Lines from the top of the entries down to the line with "Вокатив постоји само за друго лице" must be set down exactly as they stand, with both ends retained.

Data in this exercise —

+++

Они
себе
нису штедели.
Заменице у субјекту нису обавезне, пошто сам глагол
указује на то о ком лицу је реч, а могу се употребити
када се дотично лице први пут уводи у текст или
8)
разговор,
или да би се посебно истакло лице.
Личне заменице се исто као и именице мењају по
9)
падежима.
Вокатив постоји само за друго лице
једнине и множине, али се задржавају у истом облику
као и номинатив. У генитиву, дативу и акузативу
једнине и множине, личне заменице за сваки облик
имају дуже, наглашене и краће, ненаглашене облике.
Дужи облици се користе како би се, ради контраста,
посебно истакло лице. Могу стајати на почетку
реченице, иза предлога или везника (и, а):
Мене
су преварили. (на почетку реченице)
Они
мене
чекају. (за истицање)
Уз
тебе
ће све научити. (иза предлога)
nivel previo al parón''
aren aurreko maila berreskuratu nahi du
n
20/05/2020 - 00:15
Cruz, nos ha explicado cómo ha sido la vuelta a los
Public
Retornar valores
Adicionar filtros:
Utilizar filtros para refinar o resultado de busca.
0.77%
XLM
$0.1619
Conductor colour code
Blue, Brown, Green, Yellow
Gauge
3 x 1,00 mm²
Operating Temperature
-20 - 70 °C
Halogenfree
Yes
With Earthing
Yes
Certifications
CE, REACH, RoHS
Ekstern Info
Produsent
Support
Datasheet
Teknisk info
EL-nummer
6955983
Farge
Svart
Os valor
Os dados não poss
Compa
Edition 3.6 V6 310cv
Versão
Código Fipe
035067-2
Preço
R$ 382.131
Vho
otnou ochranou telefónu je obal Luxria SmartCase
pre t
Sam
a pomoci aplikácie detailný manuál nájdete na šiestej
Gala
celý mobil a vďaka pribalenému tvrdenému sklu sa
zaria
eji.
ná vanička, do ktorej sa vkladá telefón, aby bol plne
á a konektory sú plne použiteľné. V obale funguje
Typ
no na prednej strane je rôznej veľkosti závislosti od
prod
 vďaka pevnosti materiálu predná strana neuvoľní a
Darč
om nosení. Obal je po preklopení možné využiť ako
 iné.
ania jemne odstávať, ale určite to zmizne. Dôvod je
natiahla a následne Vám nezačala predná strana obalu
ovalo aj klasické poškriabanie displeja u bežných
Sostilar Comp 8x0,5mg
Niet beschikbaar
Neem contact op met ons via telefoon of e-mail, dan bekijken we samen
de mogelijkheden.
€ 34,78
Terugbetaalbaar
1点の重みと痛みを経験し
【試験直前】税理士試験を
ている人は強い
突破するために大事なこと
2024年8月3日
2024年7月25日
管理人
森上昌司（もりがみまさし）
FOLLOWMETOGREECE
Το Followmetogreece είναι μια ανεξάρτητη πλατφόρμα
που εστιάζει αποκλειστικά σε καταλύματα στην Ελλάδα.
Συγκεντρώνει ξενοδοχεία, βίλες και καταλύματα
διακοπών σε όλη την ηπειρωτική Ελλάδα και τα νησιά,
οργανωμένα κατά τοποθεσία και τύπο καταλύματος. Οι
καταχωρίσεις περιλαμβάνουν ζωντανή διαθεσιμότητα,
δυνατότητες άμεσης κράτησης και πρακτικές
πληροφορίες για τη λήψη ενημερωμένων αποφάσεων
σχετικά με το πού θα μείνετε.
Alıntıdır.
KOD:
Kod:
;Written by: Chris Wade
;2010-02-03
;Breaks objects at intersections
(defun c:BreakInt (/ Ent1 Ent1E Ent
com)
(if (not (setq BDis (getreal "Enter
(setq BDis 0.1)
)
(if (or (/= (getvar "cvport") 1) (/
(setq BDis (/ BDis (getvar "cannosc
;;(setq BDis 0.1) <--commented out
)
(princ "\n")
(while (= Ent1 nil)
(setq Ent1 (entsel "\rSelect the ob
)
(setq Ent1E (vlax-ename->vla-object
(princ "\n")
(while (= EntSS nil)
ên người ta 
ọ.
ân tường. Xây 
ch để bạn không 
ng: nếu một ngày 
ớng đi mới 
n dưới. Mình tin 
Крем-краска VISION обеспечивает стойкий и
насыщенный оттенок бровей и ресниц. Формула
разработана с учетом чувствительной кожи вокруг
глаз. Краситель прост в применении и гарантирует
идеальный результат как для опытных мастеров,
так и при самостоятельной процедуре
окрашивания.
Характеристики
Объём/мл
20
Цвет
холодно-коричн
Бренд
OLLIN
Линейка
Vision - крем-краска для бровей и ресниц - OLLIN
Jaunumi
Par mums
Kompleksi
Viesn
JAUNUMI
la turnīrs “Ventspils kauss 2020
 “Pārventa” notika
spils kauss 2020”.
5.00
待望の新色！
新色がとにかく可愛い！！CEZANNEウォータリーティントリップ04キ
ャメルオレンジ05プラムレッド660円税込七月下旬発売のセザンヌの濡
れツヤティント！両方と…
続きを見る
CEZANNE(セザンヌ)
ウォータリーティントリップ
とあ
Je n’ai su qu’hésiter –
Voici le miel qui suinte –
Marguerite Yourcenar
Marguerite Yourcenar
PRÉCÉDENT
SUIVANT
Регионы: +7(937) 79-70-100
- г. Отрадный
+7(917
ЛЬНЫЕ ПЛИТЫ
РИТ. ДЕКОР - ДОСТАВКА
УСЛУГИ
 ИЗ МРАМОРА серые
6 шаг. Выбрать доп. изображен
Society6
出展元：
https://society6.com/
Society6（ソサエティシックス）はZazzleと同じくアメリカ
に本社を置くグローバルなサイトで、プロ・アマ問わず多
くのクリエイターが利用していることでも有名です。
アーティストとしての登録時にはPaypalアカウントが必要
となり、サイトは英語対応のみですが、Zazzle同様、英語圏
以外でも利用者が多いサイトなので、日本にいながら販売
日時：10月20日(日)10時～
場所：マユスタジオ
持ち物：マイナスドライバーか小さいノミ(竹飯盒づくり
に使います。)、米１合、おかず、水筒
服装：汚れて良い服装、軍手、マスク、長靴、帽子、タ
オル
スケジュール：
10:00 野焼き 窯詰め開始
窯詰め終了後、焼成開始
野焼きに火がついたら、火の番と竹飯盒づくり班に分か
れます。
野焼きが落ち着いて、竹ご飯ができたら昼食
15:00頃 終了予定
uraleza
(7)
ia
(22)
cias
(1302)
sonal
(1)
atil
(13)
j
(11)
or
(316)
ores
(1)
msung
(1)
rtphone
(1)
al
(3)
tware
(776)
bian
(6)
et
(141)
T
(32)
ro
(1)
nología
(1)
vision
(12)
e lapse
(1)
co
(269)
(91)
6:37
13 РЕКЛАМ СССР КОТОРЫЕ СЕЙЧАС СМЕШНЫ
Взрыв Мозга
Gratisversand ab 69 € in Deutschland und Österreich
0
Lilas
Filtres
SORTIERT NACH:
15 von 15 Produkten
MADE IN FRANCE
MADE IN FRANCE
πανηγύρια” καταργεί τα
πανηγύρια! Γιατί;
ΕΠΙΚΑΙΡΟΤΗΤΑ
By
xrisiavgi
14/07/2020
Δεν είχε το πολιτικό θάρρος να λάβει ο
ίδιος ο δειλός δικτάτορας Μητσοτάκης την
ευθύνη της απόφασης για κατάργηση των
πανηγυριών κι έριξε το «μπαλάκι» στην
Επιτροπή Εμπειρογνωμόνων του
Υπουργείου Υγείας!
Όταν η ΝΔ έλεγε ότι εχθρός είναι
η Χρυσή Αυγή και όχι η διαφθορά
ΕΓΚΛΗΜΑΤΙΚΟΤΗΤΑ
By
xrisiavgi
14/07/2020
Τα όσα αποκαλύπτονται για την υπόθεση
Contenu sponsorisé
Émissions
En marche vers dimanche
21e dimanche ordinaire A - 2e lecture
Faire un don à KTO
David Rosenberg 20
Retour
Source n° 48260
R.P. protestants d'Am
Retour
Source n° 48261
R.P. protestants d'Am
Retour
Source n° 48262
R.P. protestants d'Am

+++

Answer to the problem —
Они
себе
нису штедели.
Заменице у субјекту нису обавезне, пошто сам глагол
указује на то о ком лицу је реч, а могу се употребити
када се дотично лице први пут уводи у текст или
8)
разговор,
или да би се посебно истакло лице.
Личне заменице се исто као и именице мењају по
9)
падежима.
Вокатив постоји само за друго лице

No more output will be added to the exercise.